The basic idea was that, similar to cryptanalysis, if someone can establish a feedback mechanism for things getting through your Bayesian spam filter, then they can start altering their plaintext/message to see if it makes it through the filter. The feedback mechanism suggested was web bugs, since spammers are already known to use them. By establishing which messages get through, the spammer can use the feedback loop to identify "magic words" that cause their messages to be identified as ham rather than spam.

He also went on a bit about forged DSN/NDR's and how spammers are attacking challenge/response by styling their spam as a bogus c/r message with links to their sales pitch. But the feedback loop topic is covered almost exactly as he presented it at this link: http://www.usethesource.com/articles/03/05/19/1248213.shtml.

Thede Loder, Marshall Van Alstyne, Rick Wash - University of Michigan
http://www.citi.umich.edu/u/rwash/projects/spam

Basically, another proposal that we use a free-market system to cause spam to self-regulate. Let the advertiser risk some money with each message; if the recipient doesn't want the message, they keep the money. Imposes real cost on the sender, still lets them reach anybody who wants the message.

Very academic solution. Only people this would benefit is the DMMA, whose members are not (yet) spamming. Maybe the DMMA would actually be able to setup and run the missing infrastructure for this... Can't think of any other party who would benefit from doing it.

Eric Johansson, CAMRAM
http://www.camram.org/

An idea of using crypto-stamps (based on N-bit hash collisions) as part of a hybrid sender-pays system. Eric presented some ideas that lead to an incrementally deployed system that will grow into a nice "network effect" and speed adoption.

Peter Kay, TitanKey
www.titankey.com/mit

Basically a database, web interface, and policy enforcement module that allows users to set up multiple email addresses and change the policy on them as needed. For instance, create an address for the spam conference, give it out as needed. People use it. After a while spammers discover it, so the user changes the policy such that only past senders are allowed to use it henceforward. Change it back later, every day, as you like via web interface.

A very... dynamic... presentation. Policy is enforced based on envelope addressing, so the receiving MTA can reject before any data has been accepted. Policies can be very rich/complex. Allows for all kinds of parental and/or corporate control.

Eric S Raymond

CAN SPAM section 11.2 says the Feds should consult the IETF about spam labeling standards. But the IETF doesn't have any. ESR will soon post a draft, building on an earlier "MTA signposting" RFC by Carl Malamud.

ESR then went on at length about how SPF is a good idea. I still haven't read the handout. Not everyone in the crowd agreed with this conclusion, by the by...

Tonny Yu, mailshell

I didn't really follow very much of this presentation. Sorry.
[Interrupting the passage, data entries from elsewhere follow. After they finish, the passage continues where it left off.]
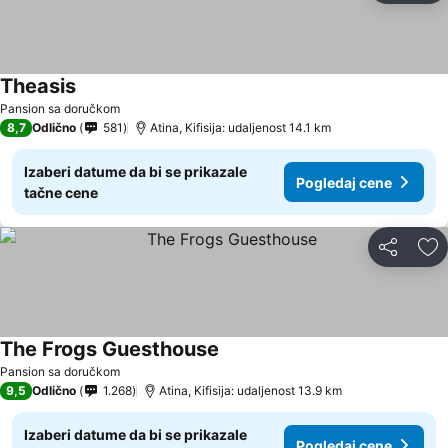
Theasis
Pogledaj cene
Pansion sa doručkom
8,7
Odlično
581
Atina, Kifisija: udaljenost 14.1 km
Izaberi datume da bi se prikazale
Pogledaj cene
tačne cene
Deli
Do
The Frogs Guesthouse
Pogledaj cene
Pansion sa doručkom
9,5
Odlično
1.268
Atina, Kifisija: udaljenost 13.9 km
Izaberi datume da bi se prikazale
Pogledaj cene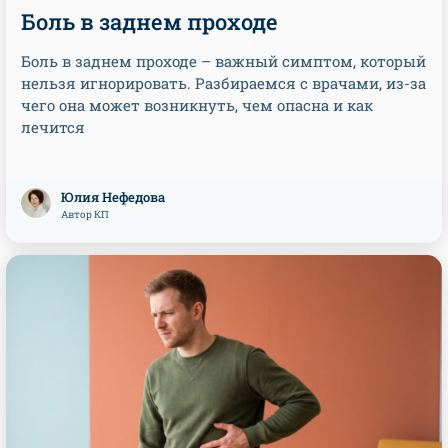
Боль в заднем проходе
Боль в заднем проходе – важный симптом, который
нельзя игнорировать. Разбираемся с врачами, из-за
чего она может возникнуть, чем опасна и как
лечится
Юлия Нефедова
Автор КП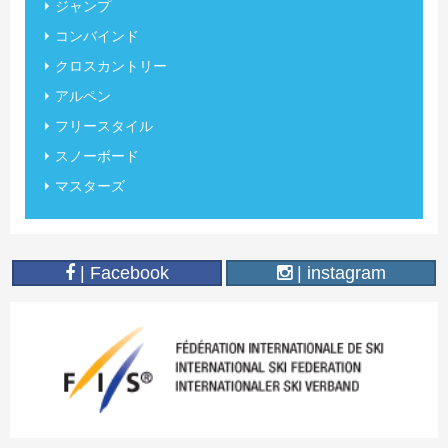
ジャンプ
コンバインド
クロスカントリー
アルペン
フリースタイル
スノーボード
マスターズ
| Facebook
| instagram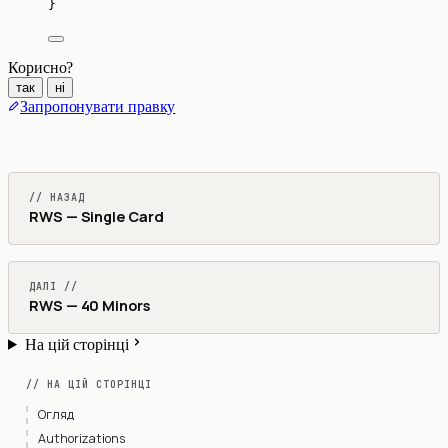
}
Корисно?
так
ні
Запропонувати правку
// НАЗАД
RWS — Single Card
ДАЛІ //
RWS — 40 Minors
На цій сторінці
// НА ЦІЙ СТОРІНЦІ
Огляд
Authorizations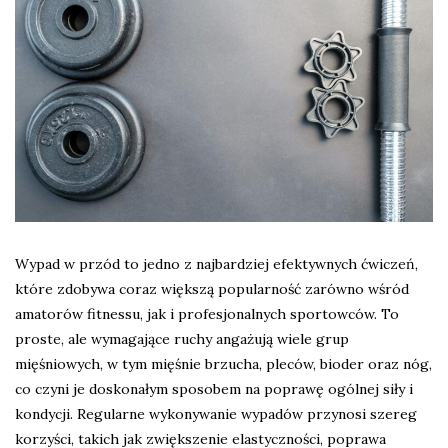
Wypad w przód to jedno z najbardziej efektywnych ćwiczeń,
które zdobywa coraz większą popularność zarówno wśród
amatorów fitnessu, jak i profesjonalnych sportowców. To
proste, ale wymagające ruchy angażują wiele grup
mięśniowych, w tym mięśnie brzucha, pleców, bioder oraz nóg,
co czyni je doskonałym sposobem na poprawę ogólnej siły i
kondycji. Regularne wykonywanie wypadów przynosi szereg
korzyści, takich jak zwiększenie elastyczności, poprawa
Richard Jowsey, Death2Spam.net http://www.death2spam.net

This energetic and extremely tall New Zealander had at least a half-day of material on server/corporate-wide Bayesian filters, how to tune them, and how to adjust for feature/keyword drift over time. Jowsey once worked as an audio engineer of some sort, and had lots of interesting ways of looking at the mapping of features to spam/ham in terms of signal analysis.